# 2.2 The Dataset

Code used to run some sanity checks on the raw dataset for section 2.2 of the dissertation.

## Setup

The `json_lines` library will be used to parse the data files.

In [10]:
from json_lines import reader as jl_reader

Both the friend and group data are stored in individual files. However, the review and review text data are divided between 524 different enumerated files.

In [30]:
DIR = '../data/raw/'
PATH_FRIENDS = DIR + 'friends.jl'
PATH_GROUPS  = DIR + 'groups.jl'
PATH_REVIEWS = DIR + 'reviews/review_page%d.jl'
PATH_TEXTS   = DIR + 'reviews_text/reviewtext_page%d.jl'
REVIEW_PAGES = 524

The following function will extract and return the unique integer value from a Steam profile URL string.

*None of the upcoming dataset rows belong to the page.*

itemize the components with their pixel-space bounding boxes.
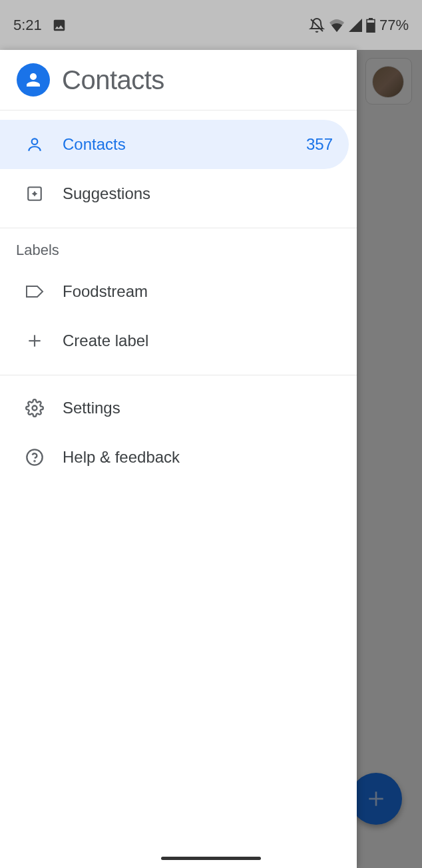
svg-rect-3: [367, 23, 375, 33]
battery-percentage: 77%: [379, 17, 409, 34]
nav-item-suggestions[interactable]: Suggestions: [0, 169, 357, 218]
nav-item-label: Suggestions: [63, 184, 341, 203]
label-item-label: Foodstream: [63, 282, 341, 301]
navigation-drawer: Contacts Contacts 357 Suggestions La: [0, 50, 357, 868]
svg-point-6: [32, 138, 38, 144]
svg-point-10: [33, 406, 37, 411]
drawer-title: Contacts: [62, 65, 164, 95]
create-label-label: Create label: [63, 331, 341, 350]
nav-item-count: 357: [306, 135, 333, 154]
help-label: Help & feedback: [63, 448, 341, 467]
drawer-header: Contacts: [0, 50, 357, 110]
drawer-main-section: Contacts 357 Suggestions: [0, 110, 357, 218]
dnd-bell-off-icon: [309, 17, 325, 33]
gear-icon: [25, 399, 44, 417]
settings-label: Settings: [63, 399, 341, 417]
create-label-button[interactable]: Create label: [0, 316, 357, 365]
help-circle-icon: [25, 448, 44, 467]
nav-item-help[interactable]: Help & feedback: [0, 433, 357, 482]
person-icon: [25, 135, 44, 154]
nav-item-contacts[interactable]: Contacts 357: [0, 120, 349, 169]
svg-point-12: [34, 461, 35, 461]
status-left: 5:21: [13, 17, 67, 34]
plus-icon: [25, 331, 44, 350]
label-icon: [25, 282, 44, 301]
contacts-logo-icon: [17, 63, 50, 97]
labels-section-header: Labels: [0, 228, 357, 267]
label-item-foodstream[interactable]: Foodstream: [0, 267, 357, 316]
home-indicator[interactable]: [161, 857, 261, 860]
nav-item-settings[interactable]: Settings: [0, 383, 357, 433]
status-right: 77%: [309, 17, 409, 34]
sparkle-box-icon: [25, 184, 44, 203]
picture-notification-icon: [52, 18, 67, 33]
cellular-signal-icon: [349, 19, 362, 32]
status-time: 5:21: [13, 17, 42, 34]
nav-item-label: Contacts: [63, 135, 288, 154]
wifi-icon: [329, 19, 345, 32]
status-bar: 5:21: [0, 0, 422, 50]
battery-icon: [366, 18, 375, 33]
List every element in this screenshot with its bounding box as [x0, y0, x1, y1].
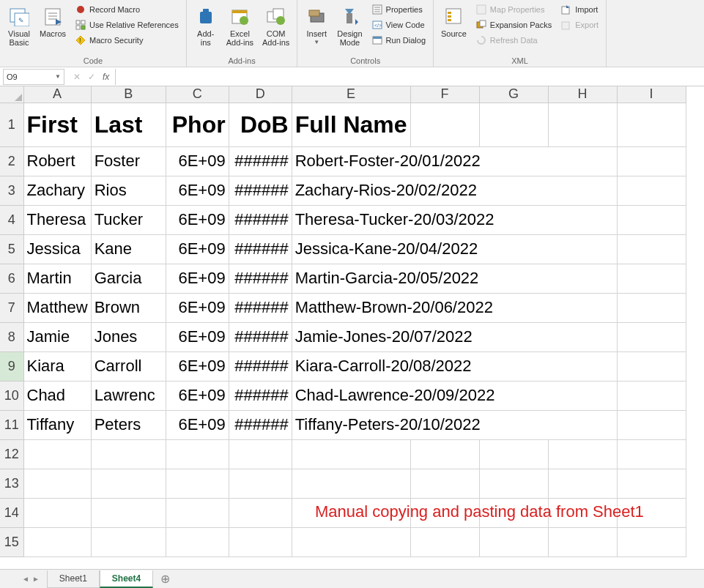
expansion-packs-button[interactable]: Expansion Packs [474, 18, 553, 31]
cell-B3[interactable]: Rios [91, 176, 166, 205]
column-header-I[interactable]: I [617, 86, 686, 103]
cell-B11[interactable]: Peters [91, 410, 166, 439]
addins-button[interactable]: Add-ins [190, 1, 222, 47]
cell-C13[interactable] [166, 469, 229, 498]
cell-G15[interactable] [479, 527, 548, 557]
cell-B5[interactable]: Kane [91, 234, 166, 264]
cell-D13[interactable] [229, 469, 292, 498]
cell-D1[interactable]: DoB [229, 103, 292, 146]
cell-A5[interactable]: Jessica [23, 234, 91, 264]
row-header-15[interactable]: 15 [0, 527, 23, 557]
row-header-1[interactable]: 1 [0, 103, 23, 146]
cell-C7[interactable]: 6E+09 [166, 293, 229, 322]
cell-A4[interactable]: Theresa [23, 205, 91, 234]
sheet-nav-prev-icon[interactable]: ◄ [22, 575, 29, 583]
cell-D8[interactable]: ###### [229, 322, 292, 351]
xml-source-button[interactable]: Source [437, 1, 471, 38]
column-header-A[interactable]: A [23, 86, 91, 103]
cell-D6[interactable]: ###### [229, 264, 292, 293]
cell-E9[interactable]: Kiara-Carroll-20/08/2022 [292, 351, 617, 381]
cell-E8[interactable]: Jamie-Jones-20/07/2022 [292, 322, 617, 351]
cell-B14[interactable] [91, 498, 166, 527]
cell-D11[interactable]: ###### [229, 410, 292, 439]
cell-G1[interactable] [479, 103, 548, 146]
cell-E13[interactable] [292, 469, 410, 498]
cell-B4[interactable]: Tucker [91, 205, 166, 234]
cell-C8[interactable]: 6E+09 [166, 322, 229, 351]
cell-D4[interactable]: ###### [229, 205, 292, 234]
record-macro-button[interactable]: Record Macro [73, 3, 180, 16]
cell-B10[interactable]: Lawrenc [91, 381, 166, 410]
cell-D12[interactable] [229, 439, 292, 469]
cell-I2[interactable] [617, 146, 686, 176]
cell-C2[interactable]: 6E+09 [166, 146, 229, 176]
row-header-3[interactable]: 3 [0, 176, 23, 205]
cell-D7[interactable]: ###### [229, 293, 292, 322]
cell-I6[interactable] [617, 264, 686, 293]
xml-import-button[interactable]: Import [559, 3, 600, 16]
cell-B8[interactable]: Jones [91, 322, 166, 351]
column-header-D[interactable]: D [229, 86, 292, 103]
row-header-9[interactable]: 9 [0, 351, 23, 381]
row-header-2[interactable]: 2 [0, 146, 23, 176]
properties-button[interactable]: Properties [370, 3, 427, 16]
cell-A3[interactable]: Zachary [23, 176, 91, 205]
column-header-G[interactable]: G [479, 86, 548, 103]
cell-A7[interactable]: Matthew [23, 293, 91, 322]
cell-A9[interactable]: Kiara [23, 351, 91, 381]
cell-D2[interactable]: ###### [229, 146, 292, 176]
formula-enter-button[interactable]: ✓ [88, 72, 95, 82]
cell-E1[interactable]: Full Name [292, 103, 410, 146]
cell-D5[interactable]: ###### [229, 234, 292, 264]
com-addins-button[interactable]: COMAdd-ins [258, 1, 294, 47]
macros-button[interactable]: Macros [35, 1, 70, 38]
cell-E12[interactable] [292, 439, 410, 469]
use-relative-refs-button[interactable]: Use Relative References [73, 18, 180, 31]
cell-A11[interactable]: Tiffany [23, 410, 91, 439]
cell-B1[interactable]: Last [91, 103, 166, 146]
cell-A12[interactable] [23, 439, 91, 469]
cell-I5[interactable] [617, 234, 686, 264]
row-header-14[interactable]: 14 [0, 498, 23, 527]
column-header-E[interactable]: E [292, 86, 410, 103]
cell-C1[interactable]: Phor [166, 103, 229, 146]
sheet-nav-next-icon[interactable]: ► [32, 575, 40, 583]
cell-H15[interactable] [548, 527, 617, 557]
cell-G13[interactable] [479, 469, 548, 498]
name-box-dropdown-icon[interactable]: ▼ [55, 73, 61, 80]
cell-G12[interactable] [479, 439, 548, 469]
cell-I9[interactable] [617, 351, 686, 381]
cell-C14[interactable] [166, 498, 229, 527]
select-all-corner[interactable] [0, 86, 23, 103]
cell-C9[interactable]: 6E+09 [166, 351, 229, 381]
cell-A2[interactable]: Robert [23, 146, 91, 176]
column-header-F[interactable]: F [410, 86, 479, 103]
cell-A15[interactable] [23, 527, 91, 557]
cell-I1[interactable] [617, 103, 686, 146]
cell-E7[interactable]: Matthew-Brown-20/06/2022 [292, 293, 617, 322]
cell-D10[interactable]: ###### [229, 381, 292, 410]
cell-E5[interactable]: Jessica-Kane-20/04/2022 [292, 234, 617, 264]
row-header-4[interactable]: 4 [0, 205, 23, 234]
cell-C4[interactable]: 6E+09 [166, 205, 229, 234]
cell-I7[interactable] [617, 293, 686, 322]
excel-addins-button[interactable]: ExcelAdd-ins [222, 1, 258, 47]
cell-C12[interactable] [166, 439, 229, 469]
row-header-6[interactable]: 6 [0, 264, 23, 293]
cell-A1[interactable]: First [23, 103, 91, 146]
macro-security-button[interactable]: ! Macro Security [73, 34, 180, 47]
cell-A13[interactable] [23, 469, 91, 498]
cell-D15[interactable] [229, 527, 292, 557]
cell-H13[interactable] [548, 469, 617, 498]
row-header-10[interactable]: 10 [0, 381, 23, 410]
sheet-tab-sheet4[interactable]: Sheet4 [100, 570, 153, 588]
cell-A14[interactable] [23, 498, 91, 527]
cell-C15[interactable] [166, 527, 229, 557]
visual-basic-button[interactable]: ✎ VisualBasic [3, 1, 35, 47]
cell-E15[interactable] [292, 527, 410, 557]
formula-cancel-button[interactable]: ✕ [73, 72, 81, 82]
insert-control-button[interactable]: Insert ▼ [300, 1, 333, 45]
cell-I12[interactable] [617, 439, 686, 469]
cell-I13[interactable] [617, 469, 686, 498]
cell-H1[interactable] [548, 103, 617, 146]
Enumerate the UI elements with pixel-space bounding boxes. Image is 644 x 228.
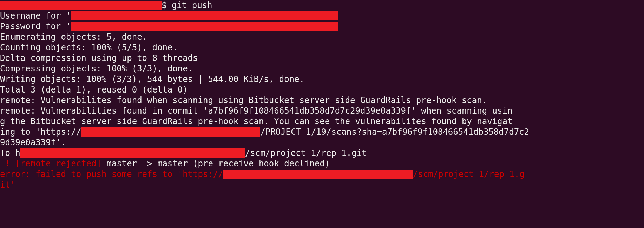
remote-line-2b: g the Bitbucket server side GuardRails p… [0,116,644,127]
error-suffix-1: /scm/project_1/rep_1.g [413,169,525,179]
redacted-to-url [20,148,245,158]
rejected-suffix: master -> master (pre-receive hook decli… [106,159,330,169]
delta-compression-line: Delta compression using up to 8 threads [0,53,644,63]
remote-line-2c: ing to 'https:// /PROJECT_1/19/scans?sha… [0,127,644,137]
redacted-prompt-path [0,1,162,10]
command-line: $ git push [0,0,644,11]
redacted-error-url [223,170,413,179]
prompt-symbol: $ [162,0,172,10]
remote-url-prefix: ing to 'https:// [0,127,81,137]
remote-line-2e: 9d39e0a339f'. [0,137,644,148]
error-prefix: error: failed to push some refs to 'http… [0,169,223,179]
username-label: Username for ' [0,11,71,21]
enumerating-line: Enumerating objects: 5, done. [0,32,644,42]
rejected-line: ! [remote rejected] master -> master (pr… [0,158,644,169]
rejected-prefix: ! [remote rejected] [0,159,106,169]
compressing-line: Compressing objects: 100% (3/3), done. [0,63,644,74]
writing-line: Writing objects: 100% (3/3), 544 bytes |… [0,74,644,84]
redacted-password [71,22,338,31]
remote-line-2a: remote: Vulnerabilities found in commit … [0,106,644,116]
to-prefix: To h [0,148,20,158]
password-line: Password for ' [0,21,644,32]
to-line: To h /scm/project_1/rep_1.git [0,148,644,158]
password-label: Password for ' [0,21,71,31]
total-line: Total 3 (delta 1), reused 0 (delta 0) [0,84,644,95]
remote-url-suffix: /PROJECT_1/19/scans?sha=a7bf96f9f1084665… [260,127,529,137]
git-command: git push [172,0,212,10]
terminal-output: $ git push Username for ' Password for '… [0,0,644,190]
error-line-2: it' [0,179,644,190]
counting-line: Counting objects: 100% (5/5), done. [0,42,644,53]
redacted-username [71,11,338,20]
remote-line-1: remote: Vulnerabilites found when scanni… [0,95,644,106]
to-suffix: /scm/project_1/rep_1.git [245,148,367,158]
redacted-url [81,127,260,137]
error-line-1: error: failed to push some refs to 'http… [0,169,644,179]
username-line: Username for ' [0,11,644,21]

This conversion will reduce the amount of memory used by the program and make it more efficicent.

In [31]:
def profile_str_to_int(profile):
    return int(profile[16:])

## Sanity Checks

### User Consistency Check

This check will iterate over every entry in all four sections of the dataset and attempt to ensure that every user with an entry in any one section of the dataset has entries in all four sections of the dataset. For example, if the dataset contains the friend list for a user then it should also contain their review, review text and group membership data.

In [22]:
def read_user_ids_from_file(path):
    user_ids = set()
    with open(path, 'rb') as f:
        for entry in jl_reader(f):
            user_ids.add(profile_str_to_int(entry['steamid']))
    return user_ids

friend_uids = read_user_ids_from_file(PATH_FRIENDS)
group_uids = read_user_ids_from_file(PATH_GROUPS)
review_uids = set()
text_uids = set()
for i in range(1, REVIEW_PAGES + 1):
    review_uids |= read_user_ids_from_file(PATH_REVIEWS % i)
    text_uids |= read_user_ids_from_file(PATH_TEXTS % i)

In [28]:
combined_uids = friend_uids & group_uids & review_uids & text_uids

In [29]:
print('Friends: ', len(friend_uids))
print('Groups:  ', len(group_uids))
print('Reviews: ', len(review_uids))
print('Texts:   ', len(text_uids))
print('Combined:', len(combined_uids))

Friends:  4000093
Groups:   4183277
Reviews:  4183276
Texts:    4183276
Combined: 4000033